Идти назад нельзя, поскольку есть такой военный закон: если начинаешь отходить назад, противник, скорее всего, откроет огонь на упреждение, чтобы уничтожить группу. Мы контролировали ребят, находясь в густых лесных зарослях с высокими деревьями, при этом в какой-то момент по нам начался непрерывный обстрел из крупнокалиберного пулемета.

В тот момент нашими глазами был дрон, а у него есть одна неприятная особенность — это батарея, которая имеет свойство садиться. И когда это происходит, нужно выйти из укрытия, поймать его, поменять батарею и снова запустить, чтобы вести товарищей.

Страшно ли мне было? Конечно, страшно, когда в тебя летят пули. Но что делать, ты отвечаешь за товарищей, а чтобы помогать им, нужен дрон. Потом, когда ребята благополучно завершили задачу, я говорила с ними. Они сказали, что испытали чувство гордости, что все это время их вела я — женщина. Они не ожидали такого.

«В морге будешь красивой»

Бытует мнение, что участие в боевых действиях — не женское дело. Что вы думаете об этом?

Однажды командир батальона сказал мне, что женщины на армейской службе, выполняющие определенный вид боевых задач, более хладнокровны, расчетливы и эмоционально устойчивы. У женщин острее глаз, они лучше, чем мужчины, подмечают мелочи.

Хотя, конечно, армейская жизнь для женщины тяжела: свою я начинала сквозь боль и слезы. Ко мне относились так же, как к мужчинам, поблажек не было. Были ночные тренировки, ночные стрельбы, ползанье по-пластунски, дневные марш-броски и многое-многое другое. Я занималась физической подготовкой, изучала вооружение, которое было у нас в батальоне.

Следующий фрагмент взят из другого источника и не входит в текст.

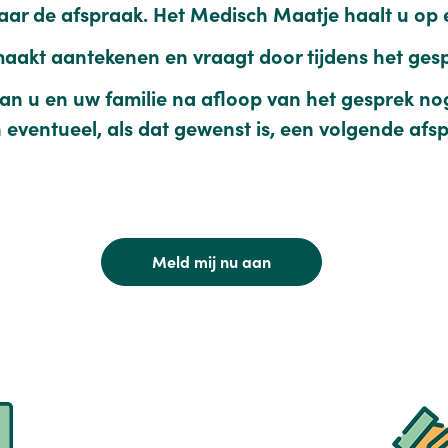
ar de afspraak. Het Medisch Maatje haalt u op e
aakt aantekenen en vraagt door tijdens het ges
n u en uw familie na afloop van het gesprek nog
n eventueel, als dat gewenst is, een volgende af
Meld mij nu aan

И знаете, я абсолютно не жалею о том, что связала свою жизнь с армией. Я считаю, что каждая женщина должна определиться со своим местом и своей ролью в жизни. И если это решение — быть в армии, значит, так тому и быть. Мой муж — тоже военный — с началом СВО пытался убедить меня не участвовать в операции. Но я настаивала, и он в конце концов меня поддержал. Ну, или смирился.

Вам удается как-то ухаживать за собой, несмотря на все боевые задачи?

Я стараюсь следить за собой, найти возможность вырваться на маникюр или в парикмахерскую. Вы удивитесь, но в Донецке многие женщины ходят под обстрелами с маникюром, прическами и макияжем, а еще стараются надевать нижнее белье в комплекте.

Такая вот суровая реальность. Вообще, здесь, в зоне СВО, ты часто видишь смерть. Но все равно принимать потери сослуживцев, тех, кто стал тебе практически братьями и родственными душами, это самое трудное.

Как вы думаете, чем закончится СВО на Украине?

Очень хочется 9 мая, как в Великую Отечественную войну, отпраздновать нашу победу. Пускай даже это будет некий компромисс, переговоры и договоренности — но на наших условиях. Мне хочется, чтобы мои дети жили и радовались мирному небу над головой. Но это может дать только победа, которую я очень жду.